In connection with Monday’s developments there have been some calls within the TOP 09 party for Mr Drábek to resign. Karola Haasová, heading the candidates’ list in the region of Ústí made clear she thought he should do so.TOP 09 Olomouc chairman Tomáš Chalánek said the minister should at least consider the step.
The district court in Hradec Kralové sentenced a man responsible for the death of two little boys last year to eight years in prison. A previous six-year sentence handed to the man - Jaroslav Novák – was struck down earlier; Monday’s verdict can be appealed. Last year, Novák, an epilepsy sufferer who had been banned from driving, backed his car into and ran over the boys, who were brothers, at a zebra crossing they were on with their grandparents. The defendant apologised repeatedly on Monday. In court in May, he had said he remembered nothing of the incident. He had suggested earlier he had felt a seizure coming on but that was not confirmed by expert witnesses.

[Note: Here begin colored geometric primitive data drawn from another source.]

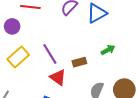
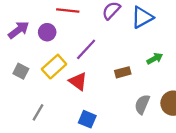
purple line: (50, 54) -> (86, 49), moved, turned 75
red triangle: (58, 77) -> (78, 81), moved

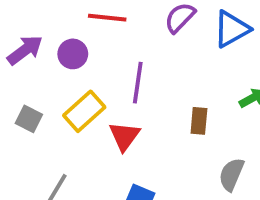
purple line: (86, 49) -> (138, 83), turned -35
brown rectangle: (123, 72) -> (199, 121), turned -70
red triangle: (78, 81) -> (124, 136), turned 30

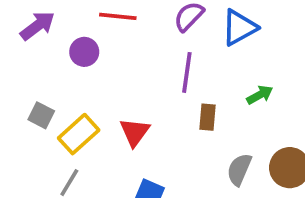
purple arrow: (25, 50) -> (38, 26), moved
purple line: (138, 83) -> (187, 72), moved
yellow rectangle: (84, 111) -> (79, 134), moved

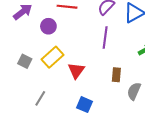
brown rectangle: (208, 117) -> (116, 75), moved
yellow rectangle: (79, 134) -> (53, 57), moved

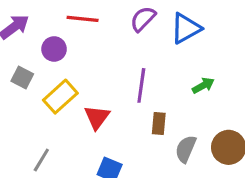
purple line: (105, 38) -> (141, 85), moved
gray square: (25, 61) -> (22, 78), moved

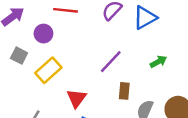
purple line: (141, 85) -> (111, 62), turned 35
red triangle: (97, 117) -> (76, 98), moved

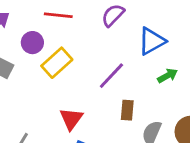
blue triangle: (145, 18) -> (152, 41), moved
yellow rectangle: (48, 70) -> (57, 63), moved

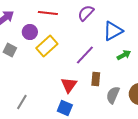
red triangle: (71, 119) -> (69, 85), moved

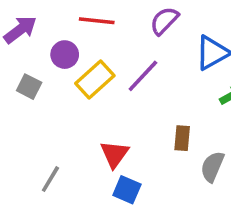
purple line: (85, 55) -> (143, 76), moved
red triangle: (69, 85) -> (114, 154), moved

On Sunday more than 5,000 people signed the Czech version of the Amnesty International´s petition calling for the release of members of Pussy Riot, the Russian political punk band. Amnesty International revealed the outcome at a meeting it staged in support of the group in front of the Russian embassy in Prague. Some forty people attended the protest. The three members of Pussy Riot were sentenced in August to two years behind bars for a controversial performance in a Moscow church earlier in the year.